[Saved data entries]

===============

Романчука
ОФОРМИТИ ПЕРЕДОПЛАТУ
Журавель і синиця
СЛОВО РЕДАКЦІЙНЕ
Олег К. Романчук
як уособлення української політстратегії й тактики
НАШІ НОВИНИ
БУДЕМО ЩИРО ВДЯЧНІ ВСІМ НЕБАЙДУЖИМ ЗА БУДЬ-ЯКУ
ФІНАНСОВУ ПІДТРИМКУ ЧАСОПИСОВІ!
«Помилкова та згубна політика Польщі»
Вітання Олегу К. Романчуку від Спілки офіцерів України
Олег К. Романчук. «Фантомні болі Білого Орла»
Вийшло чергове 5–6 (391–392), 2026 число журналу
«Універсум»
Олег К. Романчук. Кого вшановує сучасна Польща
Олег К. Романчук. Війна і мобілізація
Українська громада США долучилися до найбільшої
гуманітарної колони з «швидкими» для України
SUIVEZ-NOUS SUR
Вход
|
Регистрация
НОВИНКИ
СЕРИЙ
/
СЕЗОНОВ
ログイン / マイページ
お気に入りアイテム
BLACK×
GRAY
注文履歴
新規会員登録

===============

* [Action item]: Some lines of the records may hold the word "України". How many do? Answer with a number and nothing else.

* [Expected output]: 2